As for other colleagues and professionals who engaged my work, take a look at my website and the various relevant reviews posted here and here. Those links include a full index of all the reviews of my work, some quite positive (see, for example, philosopher Lester Hunt's discussion). Also take a look at the endorsements of my book by such philosophers as Tibor Machan, John Hospers, George Walsh, and Douglas Rasmussen.
But this is not about name-dropping. It's about a fundamental divergence between Lennox and me on a number of issues, including the very meaning of dialectics. To a certain extent, I am to blame for some of the problems that emerged in the aftermath of the publication of Russian Radical, but it was unavoidable. The book was part two of a trilogy of books that aimed to reconstruct and reclaim dialectical method for a (small-l) libertarian social theory. So, the full reconstruction of the history and meaning of dialectics was not published until the final (third) book in my trilogy, Total Freedom. I couldn't reinvent the wheel in one, two, or three books---but I sure couldn't include my whole take on dialectics in a book about Rand, even if such a discussion would have clarified the points for many readers.

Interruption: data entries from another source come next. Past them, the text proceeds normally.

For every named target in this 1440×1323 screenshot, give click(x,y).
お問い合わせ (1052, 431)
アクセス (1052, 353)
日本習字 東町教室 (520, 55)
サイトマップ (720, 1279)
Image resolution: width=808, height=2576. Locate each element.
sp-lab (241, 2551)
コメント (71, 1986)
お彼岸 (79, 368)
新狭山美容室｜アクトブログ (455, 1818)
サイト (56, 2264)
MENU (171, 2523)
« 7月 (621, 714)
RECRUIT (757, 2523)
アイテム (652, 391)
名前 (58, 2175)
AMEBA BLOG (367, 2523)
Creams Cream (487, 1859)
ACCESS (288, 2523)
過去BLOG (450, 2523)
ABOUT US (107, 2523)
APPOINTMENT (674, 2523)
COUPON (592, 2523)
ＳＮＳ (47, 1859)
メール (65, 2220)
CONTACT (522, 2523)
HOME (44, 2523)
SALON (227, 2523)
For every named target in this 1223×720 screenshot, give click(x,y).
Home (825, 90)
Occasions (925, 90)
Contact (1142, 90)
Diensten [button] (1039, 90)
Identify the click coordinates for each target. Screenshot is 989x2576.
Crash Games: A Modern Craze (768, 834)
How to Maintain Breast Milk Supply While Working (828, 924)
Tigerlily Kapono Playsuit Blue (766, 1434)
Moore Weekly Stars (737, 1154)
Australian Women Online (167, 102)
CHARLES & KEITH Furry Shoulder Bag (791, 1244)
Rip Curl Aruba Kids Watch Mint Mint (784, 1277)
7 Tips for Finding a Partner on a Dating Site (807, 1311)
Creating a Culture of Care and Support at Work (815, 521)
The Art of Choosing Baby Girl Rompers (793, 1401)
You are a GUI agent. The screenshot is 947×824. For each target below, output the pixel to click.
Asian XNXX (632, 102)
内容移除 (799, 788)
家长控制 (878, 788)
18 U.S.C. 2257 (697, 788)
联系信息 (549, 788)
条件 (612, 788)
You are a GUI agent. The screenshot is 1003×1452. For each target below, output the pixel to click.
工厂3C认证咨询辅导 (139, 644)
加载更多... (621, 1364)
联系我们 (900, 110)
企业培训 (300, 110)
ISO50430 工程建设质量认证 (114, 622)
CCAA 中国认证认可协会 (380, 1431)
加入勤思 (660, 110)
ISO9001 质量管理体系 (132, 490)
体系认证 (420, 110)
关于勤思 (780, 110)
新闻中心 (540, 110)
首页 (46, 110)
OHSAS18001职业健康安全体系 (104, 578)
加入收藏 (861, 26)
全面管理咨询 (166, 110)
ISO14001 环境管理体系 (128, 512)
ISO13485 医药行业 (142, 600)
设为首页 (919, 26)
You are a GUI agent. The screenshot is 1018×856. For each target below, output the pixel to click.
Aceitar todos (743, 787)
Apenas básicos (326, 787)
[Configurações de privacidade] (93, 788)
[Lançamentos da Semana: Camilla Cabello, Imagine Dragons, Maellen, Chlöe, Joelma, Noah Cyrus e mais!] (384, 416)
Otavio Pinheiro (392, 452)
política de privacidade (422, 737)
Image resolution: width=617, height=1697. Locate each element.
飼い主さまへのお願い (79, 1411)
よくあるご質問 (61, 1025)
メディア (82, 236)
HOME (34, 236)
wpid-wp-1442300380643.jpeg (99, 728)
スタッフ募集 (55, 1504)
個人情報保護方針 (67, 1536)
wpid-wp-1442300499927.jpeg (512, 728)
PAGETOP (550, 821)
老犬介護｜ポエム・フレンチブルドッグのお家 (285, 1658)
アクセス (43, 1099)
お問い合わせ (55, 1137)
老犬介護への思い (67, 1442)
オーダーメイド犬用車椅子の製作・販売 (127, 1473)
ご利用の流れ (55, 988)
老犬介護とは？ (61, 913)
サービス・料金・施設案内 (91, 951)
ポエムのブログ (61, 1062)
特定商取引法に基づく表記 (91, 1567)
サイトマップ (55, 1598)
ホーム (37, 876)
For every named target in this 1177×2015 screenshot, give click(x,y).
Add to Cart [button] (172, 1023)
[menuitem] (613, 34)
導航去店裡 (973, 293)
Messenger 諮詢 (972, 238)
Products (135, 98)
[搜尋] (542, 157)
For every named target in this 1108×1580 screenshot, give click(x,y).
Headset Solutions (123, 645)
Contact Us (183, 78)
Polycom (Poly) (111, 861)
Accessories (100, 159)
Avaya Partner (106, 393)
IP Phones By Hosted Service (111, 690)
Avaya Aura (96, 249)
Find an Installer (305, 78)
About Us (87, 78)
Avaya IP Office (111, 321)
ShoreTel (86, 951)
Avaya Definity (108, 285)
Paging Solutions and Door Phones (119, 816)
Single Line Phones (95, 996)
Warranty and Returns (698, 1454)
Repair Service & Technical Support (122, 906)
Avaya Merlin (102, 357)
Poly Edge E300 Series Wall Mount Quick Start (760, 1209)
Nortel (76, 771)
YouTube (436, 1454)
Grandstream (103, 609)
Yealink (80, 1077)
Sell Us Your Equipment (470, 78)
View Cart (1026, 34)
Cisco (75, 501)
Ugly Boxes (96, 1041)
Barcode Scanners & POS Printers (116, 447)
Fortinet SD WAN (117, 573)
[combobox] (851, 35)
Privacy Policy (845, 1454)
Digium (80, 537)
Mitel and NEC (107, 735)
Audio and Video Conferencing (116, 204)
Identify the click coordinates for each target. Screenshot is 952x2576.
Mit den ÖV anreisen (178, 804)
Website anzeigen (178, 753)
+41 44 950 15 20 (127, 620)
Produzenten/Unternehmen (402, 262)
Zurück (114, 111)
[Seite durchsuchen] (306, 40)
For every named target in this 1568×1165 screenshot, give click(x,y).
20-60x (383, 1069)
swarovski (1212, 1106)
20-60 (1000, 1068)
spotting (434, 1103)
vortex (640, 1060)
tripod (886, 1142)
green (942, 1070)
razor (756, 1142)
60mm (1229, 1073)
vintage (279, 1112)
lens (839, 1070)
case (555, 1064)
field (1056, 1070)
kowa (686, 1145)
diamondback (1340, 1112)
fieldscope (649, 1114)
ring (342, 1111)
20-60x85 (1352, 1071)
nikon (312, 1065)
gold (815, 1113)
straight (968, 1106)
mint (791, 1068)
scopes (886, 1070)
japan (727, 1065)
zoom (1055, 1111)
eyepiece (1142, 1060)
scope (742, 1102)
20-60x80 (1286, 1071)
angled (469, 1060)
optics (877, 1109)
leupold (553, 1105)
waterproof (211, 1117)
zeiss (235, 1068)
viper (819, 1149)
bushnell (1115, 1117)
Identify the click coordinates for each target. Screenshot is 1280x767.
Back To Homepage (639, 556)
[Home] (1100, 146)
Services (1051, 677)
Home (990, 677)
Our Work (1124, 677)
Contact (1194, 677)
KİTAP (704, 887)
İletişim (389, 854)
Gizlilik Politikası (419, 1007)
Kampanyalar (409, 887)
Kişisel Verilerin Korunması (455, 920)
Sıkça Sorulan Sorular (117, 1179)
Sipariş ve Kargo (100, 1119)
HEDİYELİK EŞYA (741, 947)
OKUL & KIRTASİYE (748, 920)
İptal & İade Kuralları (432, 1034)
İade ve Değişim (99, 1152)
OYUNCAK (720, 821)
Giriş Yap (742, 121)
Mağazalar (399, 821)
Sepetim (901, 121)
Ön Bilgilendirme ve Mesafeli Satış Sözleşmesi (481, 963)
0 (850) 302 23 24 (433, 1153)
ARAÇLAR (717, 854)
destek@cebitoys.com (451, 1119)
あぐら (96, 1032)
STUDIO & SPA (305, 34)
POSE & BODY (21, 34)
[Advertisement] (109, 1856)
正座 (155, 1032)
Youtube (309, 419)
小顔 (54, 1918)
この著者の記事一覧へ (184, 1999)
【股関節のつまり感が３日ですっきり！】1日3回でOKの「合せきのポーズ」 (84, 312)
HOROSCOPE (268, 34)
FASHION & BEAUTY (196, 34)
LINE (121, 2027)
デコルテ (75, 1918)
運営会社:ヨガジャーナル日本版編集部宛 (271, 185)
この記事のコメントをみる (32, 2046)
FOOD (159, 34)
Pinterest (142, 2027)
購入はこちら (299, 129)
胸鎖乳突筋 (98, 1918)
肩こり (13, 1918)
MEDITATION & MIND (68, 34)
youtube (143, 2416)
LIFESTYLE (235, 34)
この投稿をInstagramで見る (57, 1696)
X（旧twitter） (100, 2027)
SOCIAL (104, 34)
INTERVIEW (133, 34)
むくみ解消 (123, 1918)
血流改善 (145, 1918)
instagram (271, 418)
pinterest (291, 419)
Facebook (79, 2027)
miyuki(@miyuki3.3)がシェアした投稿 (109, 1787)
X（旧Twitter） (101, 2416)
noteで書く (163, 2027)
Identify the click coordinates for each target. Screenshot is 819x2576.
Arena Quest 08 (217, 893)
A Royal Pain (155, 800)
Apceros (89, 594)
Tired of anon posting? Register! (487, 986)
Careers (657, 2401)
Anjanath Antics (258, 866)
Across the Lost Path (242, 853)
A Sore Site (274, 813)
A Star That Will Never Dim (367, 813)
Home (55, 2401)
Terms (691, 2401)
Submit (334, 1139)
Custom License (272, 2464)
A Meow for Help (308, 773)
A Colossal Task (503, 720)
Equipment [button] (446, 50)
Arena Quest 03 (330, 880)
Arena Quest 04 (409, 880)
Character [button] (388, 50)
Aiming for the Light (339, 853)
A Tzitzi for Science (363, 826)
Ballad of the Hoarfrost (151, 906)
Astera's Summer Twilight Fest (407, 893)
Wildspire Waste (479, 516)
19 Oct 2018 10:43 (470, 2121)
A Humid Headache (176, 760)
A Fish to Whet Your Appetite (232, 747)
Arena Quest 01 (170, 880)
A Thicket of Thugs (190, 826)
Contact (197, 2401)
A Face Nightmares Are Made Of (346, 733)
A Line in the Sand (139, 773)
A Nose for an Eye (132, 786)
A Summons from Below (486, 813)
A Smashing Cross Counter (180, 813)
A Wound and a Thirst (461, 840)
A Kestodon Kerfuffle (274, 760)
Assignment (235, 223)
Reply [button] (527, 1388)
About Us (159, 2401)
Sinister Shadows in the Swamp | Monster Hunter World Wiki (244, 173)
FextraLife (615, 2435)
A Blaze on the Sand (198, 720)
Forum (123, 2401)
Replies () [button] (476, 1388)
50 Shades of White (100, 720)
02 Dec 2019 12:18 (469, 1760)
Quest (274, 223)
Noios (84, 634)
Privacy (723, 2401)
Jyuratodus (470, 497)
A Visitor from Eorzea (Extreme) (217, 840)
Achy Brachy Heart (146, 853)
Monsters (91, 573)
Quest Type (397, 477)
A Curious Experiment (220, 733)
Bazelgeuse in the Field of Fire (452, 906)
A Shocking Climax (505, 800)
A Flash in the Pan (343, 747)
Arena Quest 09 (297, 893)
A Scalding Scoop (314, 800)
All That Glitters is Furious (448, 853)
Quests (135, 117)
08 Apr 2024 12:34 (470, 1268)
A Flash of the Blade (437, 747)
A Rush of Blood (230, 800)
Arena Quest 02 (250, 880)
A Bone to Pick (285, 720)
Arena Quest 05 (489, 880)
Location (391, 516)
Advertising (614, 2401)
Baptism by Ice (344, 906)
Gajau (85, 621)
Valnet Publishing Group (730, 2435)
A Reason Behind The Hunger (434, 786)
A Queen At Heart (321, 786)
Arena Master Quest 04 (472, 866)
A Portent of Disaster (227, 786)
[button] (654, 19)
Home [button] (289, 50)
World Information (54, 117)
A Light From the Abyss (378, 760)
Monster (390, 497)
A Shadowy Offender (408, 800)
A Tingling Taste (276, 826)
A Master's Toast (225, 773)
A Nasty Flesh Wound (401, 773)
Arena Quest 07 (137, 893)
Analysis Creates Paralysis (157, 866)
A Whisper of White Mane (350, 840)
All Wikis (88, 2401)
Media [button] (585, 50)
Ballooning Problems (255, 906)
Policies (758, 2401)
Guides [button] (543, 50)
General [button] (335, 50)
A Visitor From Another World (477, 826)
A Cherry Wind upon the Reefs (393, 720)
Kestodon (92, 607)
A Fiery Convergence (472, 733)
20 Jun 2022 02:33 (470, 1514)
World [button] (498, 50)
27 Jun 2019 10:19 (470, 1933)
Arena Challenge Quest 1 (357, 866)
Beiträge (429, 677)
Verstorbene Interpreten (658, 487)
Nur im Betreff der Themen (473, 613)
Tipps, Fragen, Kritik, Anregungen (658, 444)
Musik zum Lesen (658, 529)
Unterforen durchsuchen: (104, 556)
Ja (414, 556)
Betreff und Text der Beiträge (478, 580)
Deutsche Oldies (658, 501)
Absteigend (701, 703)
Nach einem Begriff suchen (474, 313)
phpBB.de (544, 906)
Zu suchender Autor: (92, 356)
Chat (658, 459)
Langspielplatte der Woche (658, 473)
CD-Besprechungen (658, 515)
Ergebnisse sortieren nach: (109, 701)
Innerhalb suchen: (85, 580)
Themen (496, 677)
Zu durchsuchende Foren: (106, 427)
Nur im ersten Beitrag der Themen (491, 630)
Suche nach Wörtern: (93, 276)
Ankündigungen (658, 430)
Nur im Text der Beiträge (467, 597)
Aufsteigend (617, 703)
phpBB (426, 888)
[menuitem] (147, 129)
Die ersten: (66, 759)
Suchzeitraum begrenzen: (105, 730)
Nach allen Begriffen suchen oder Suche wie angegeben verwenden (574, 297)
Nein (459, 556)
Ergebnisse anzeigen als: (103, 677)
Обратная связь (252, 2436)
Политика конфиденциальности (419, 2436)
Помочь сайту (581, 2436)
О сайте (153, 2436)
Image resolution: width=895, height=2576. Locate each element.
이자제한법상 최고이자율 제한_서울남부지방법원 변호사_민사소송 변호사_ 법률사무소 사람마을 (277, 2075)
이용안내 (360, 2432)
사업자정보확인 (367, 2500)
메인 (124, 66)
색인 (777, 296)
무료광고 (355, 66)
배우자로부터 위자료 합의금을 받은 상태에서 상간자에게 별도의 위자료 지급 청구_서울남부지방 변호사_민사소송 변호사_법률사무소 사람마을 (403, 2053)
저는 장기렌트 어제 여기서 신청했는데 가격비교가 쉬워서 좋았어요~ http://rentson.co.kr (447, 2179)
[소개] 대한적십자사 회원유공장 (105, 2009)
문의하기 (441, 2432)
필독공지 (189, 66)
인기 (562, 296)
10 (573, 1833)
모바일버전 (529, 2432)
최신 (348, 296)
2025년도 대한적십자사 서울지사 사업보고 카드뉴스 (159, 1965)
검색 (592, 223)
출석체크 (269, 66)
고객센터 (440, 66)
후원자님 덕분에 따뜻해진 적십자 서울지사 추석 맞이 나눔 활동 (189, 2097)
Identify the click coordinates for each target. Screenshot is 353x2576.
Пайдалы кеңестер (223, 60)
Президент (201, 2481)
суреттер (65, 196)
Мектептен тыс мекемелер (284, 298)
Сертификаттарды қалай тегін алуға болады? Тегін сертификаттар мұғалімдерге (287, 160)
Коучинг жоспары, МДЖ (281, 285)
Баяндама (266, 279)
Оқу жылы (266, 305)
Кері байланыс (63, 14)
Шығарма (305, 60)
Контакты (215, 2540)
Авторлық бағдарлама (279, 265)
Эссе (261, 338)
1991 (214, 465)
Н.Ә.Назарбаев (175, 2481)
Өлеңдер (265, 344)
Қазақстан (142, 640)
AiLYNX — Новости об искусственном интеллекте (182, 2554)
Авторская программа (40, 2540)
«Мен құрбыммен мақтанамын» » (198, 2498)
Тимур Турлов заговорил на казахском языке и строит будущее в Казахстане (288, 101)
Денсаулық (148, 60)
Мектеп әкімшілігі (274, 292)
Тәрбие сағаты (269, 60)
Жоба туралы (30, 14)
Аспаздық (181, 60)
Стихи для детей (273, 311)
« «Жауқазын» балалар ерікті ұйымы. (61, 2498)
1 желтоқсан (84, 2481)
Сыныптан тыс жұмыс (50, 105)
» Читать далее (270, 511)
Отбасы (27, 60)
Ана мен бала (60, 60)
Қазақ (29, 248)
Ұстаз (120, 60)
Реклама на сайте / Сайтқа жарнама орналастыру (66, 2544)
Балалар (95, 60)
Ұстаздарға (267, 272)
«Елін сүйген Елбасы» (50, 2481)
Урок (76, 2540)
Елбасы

In fact, I have heard from many readers through the years who have said, upon reading part one of Total Freedom (TF): "Oh! Now I know what the hell you're talking about!" And, in fact, when I teach my trilogy, I actually begin with part one of TF before getting to Marx-Hayek and the Rand volume.
Aside from that, all of the historical speculations that I made about Rand's formative influences were based on inconclusive evidence---as I acknowledged. But I was building an historical narrative, and each step of the narrative depended on the presumptions before it. The initial speculations I made concerning what Ayn Rand was actually taught at Petrograd State University have now been bolstered by evidence that is as conclusive as it's going to get. The additional Russian archival material that I uncovered over the past 10 years has, in the words of William Thomas, lent "far greater warrant to [my] historical hypothesis .... successfully exploit[ing a] line of research [that] bolsters [my] key claim of a link between Russian philosopher N. O. Lossky, his followers, and the young Rand."
Let that whet your appetite, and just shelve this discussion until mid-August. As long as we can chat with civility, I'm open to any and all points of contention.